Das geltende Familienrecht hat sämtlichen Paarbeziehungen nunmehr die Ehe zur Verfügung gestellt, sodass deren Inanspruchnahme hiernach jedenfalls vom Allgemeinen Persönlichkeitsrecht geschützt ist. Eingriffe in den Bestand oder Inhalt sind hieran zu messen und müssen sich insoweit als verhältnismäßig erweisen. Die Verhältnismäßigkeit verweist mit Eignung und Erforderlichkeit nicht zuletzt unmittelbar auf tatsächliche Kontexte,[138] die wiederum in der Angemessenheitsprüfung zu relationieren sind. Obgleich hierüber methodische Unsicherheiten bestehen, gehören zu den tatsächlichen Kontexten auch dominante gesellschaftliche Wertungen, weil aus diesen oftmals überhaupt erst plausible Gründe für einen spezifischen Regelungsbedarf zu gewinnen sind. Gerade gesellschaftliche Wertungen, die der Gesetzgeber selbst aufgegriffen hat, sind hierbei einzubeziehen.[139] Der Gesetzgeber hat das Institut der Ehe gleichgeschlechtlichen Paaren geöffnet und diesen damit eine Option rechtlich-institutionell umhegter Persönlichkeitsentfaltung zur Verfügung gestellt, die sowohl aus der Perspektive der individuellen Freiheitsentfaltung als auch der gesellschaftlichen Wahrnehmung bzw. rechtlichen Anerkennung eine vollwertige Ehe ist, in der im sozialen Miteinander keine andere Beziehung gelebt wird wie zwischen verschiedengeschlechtlichen Ehegatten. Aufgrund der hieraus folgenden sachlichen Nähe des – kontextbezogen mit unterschiedlicher Determinationsdichte verbundenen[140] – Allgemeinen Persönlichkeitsrechts zum Besonderen Persönlichkeitsrecht des Art. 6 Abs. 1 GG[141] dürften im Rahmen typischer Verhältnismäßigkeitsprüfungen (paradigmatisch: Aufenthaltsrecht) keine substanziellen Unterschiede bestehen.

[138] Fn 93.
[139] So für die Entscheidung, mit dem LPartG ein besonderes familienrechtliches Institut für gleichgeschlechtliche Paare einzuführen, Britz, Jura 2015, 319 (325).

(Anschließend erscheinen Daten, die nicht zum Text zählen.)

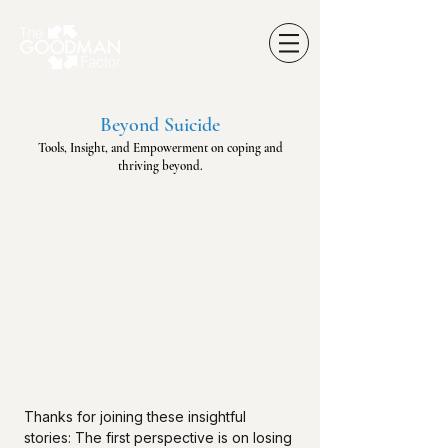
Beyond Suicide
Tools, Insight, and Empowerment on coping and
thriving beyond.
Thanks for joining these insightful
stories: The first perspective is on losing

[140] Vgl. Jarass, in: ders./Pieroth (Hrsg.), GG, 14. Aufl. 2016, Art. 2 Rn 62 ff.
[141] Das BVerfG ist jedenfalls – obgleich nicht immer dogmatisch kohärent – immer wieder dazu übergegangen, das grundrechtliche Rechtfertigungsniveau grundrechtsübergreifend an vergleichbaren Schutzbedürfnissen auszurichten. Vorliegend besonders relevant wäre die Annäherung der Prüfung des Art. 3 Abs. 1 GG an Art. 3 Abs. 3 GG in Bezug auf die sexuelle Orientierung/geschlechtliche Identität: BVerfGE 124, 199 (220); 126, 400 (419); 131, 239 (256); 133, 377 (408). Ein weiteres Beispiel wären die formalen und materiellen Anforderungen an intensive heimliche Ermittlungseingriffe: BVerfGE 141, 220 (267 ff.); insbesondere der über Art. 13, 104 GG hinaus erweiterte Richtervorbehalt: BVerfGE 120, 274 (331); 141, 220 (275, 301 f.).